Gopal P. Mathur
Boi N. Tran
Douglas Aircraft Co., McDonnell Douglas Corp., MC 36-60, 3855 Lakewood Blvd., Long Beach, CA 90846
Active control of sound transmission through elastic structures, such as panels using structural inputs, has received considerable attention in recent years. The active control technique of improving structural transmission loss (TL) by applying control forces directly to the transmitting structure using single or multiple piezoelectric actuators mounted on the structure rather than using acoustic canceling sources is known as active structural acoustic control (ASAC) method.

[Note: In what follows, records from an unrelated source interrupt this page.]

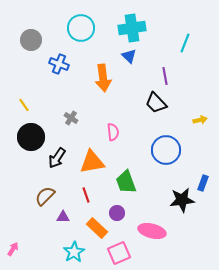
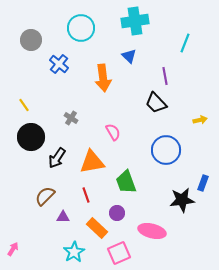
cyan cross: moved 3 px right, 7 px up
blue cross: rotated 18 degrees clockwise
pink semicircle: rotated 24 degrees counterclockwise
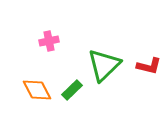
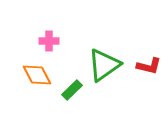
pink cross: rotated 12 degrees clockwise
green triangle: rotated 9 degrees clockwise
orange diamond: moved 15 px up
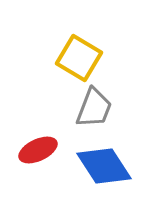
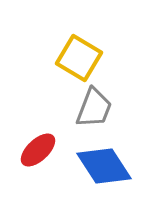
red ellipse: rotated 18 degrees counterclockwise
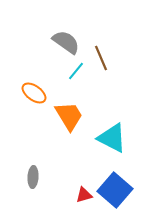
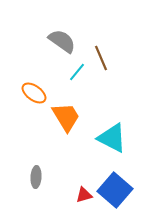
gray semicircle: moved 4 px left, 1 px up
cyan line: moved 1 px right, 1 px down
orange trapezoid: moved 3 px left, 1 px down
gray ellipse: moved 3 px right
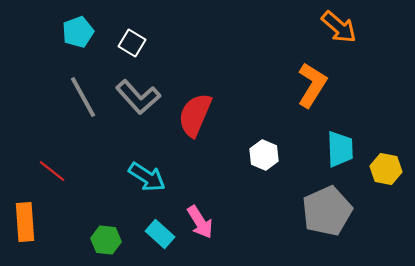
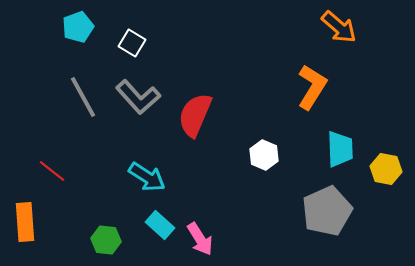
cyan pentagon: moved 5 px up
orange L-shape: moved 2 px down
pink arrow: moved 17 px down
cyan rectangle: moved 9 px up
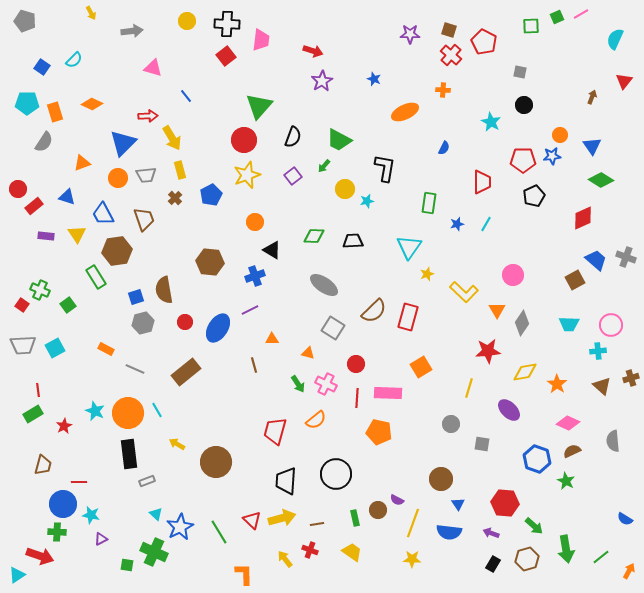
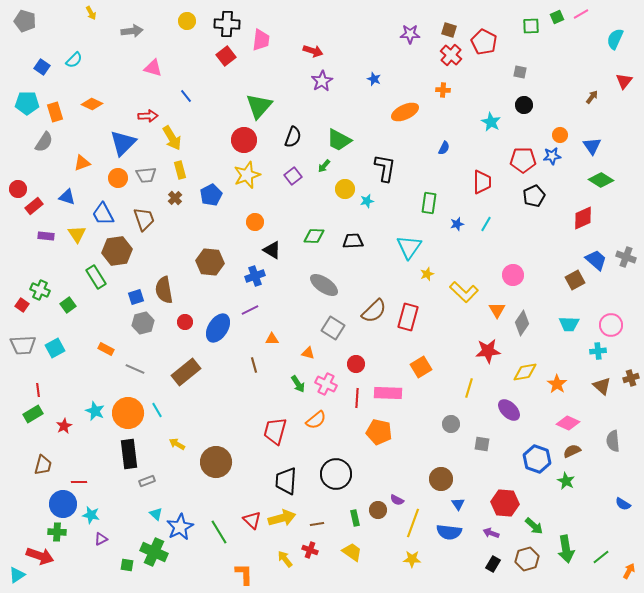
brown arrow at (592, 97): rotated 16 degrees clockwise
blue semicircle at (625, 519): moved 2 px left, 15 px up
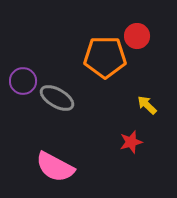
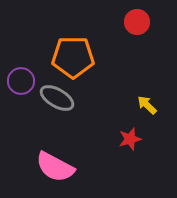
red circle: moved 14 px up
orange pentagon: moved 32 px left
purple circle: moved 2 px left
red star: moved 1 px left, 3 px up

This paper presents results of experimental investigations of ASAC method in improving the TL of a panel. Wave-number analysis was employed to understand the mechanism of improving the TL of a panel using multiple piezoceramic actuators. Experiments were conducted to measure near-field sound radiation from a baffled panel (dimensions: 1.75 mx1.14 mx1.27 mm) subjected to acoustic excitation for both with and without active control conditions. The active control of the panel TL was achieved by four piezoceramic actuators mounted on the panel. An array of four microphones placed about 1 m away from the panel were used as error transducers for a multiple-input multiple-output active control system. The transmitted acoustic field was measured by a two-dimensional array of microphones (array size: 22x14). The wave-number frequency spectra of the sound field were obtained by implementing Fourier transforms on the spatial domain data. Sound intensity measurements were also made to determine improvements in panel transmission loss. Comparison of measured wave-number spectrum for the active control condition with that of baseline (without control) showed that sound radiation from the acoustically fast lower-order modes at low wave numbers is significantly reduced. Results from the near-field acoustical holographic measurements will also be discussed. The relative reduction in sound power levels due to ASAC estimated from the near-field holographic measurements compared very well with those obtained from sound intensity measurements.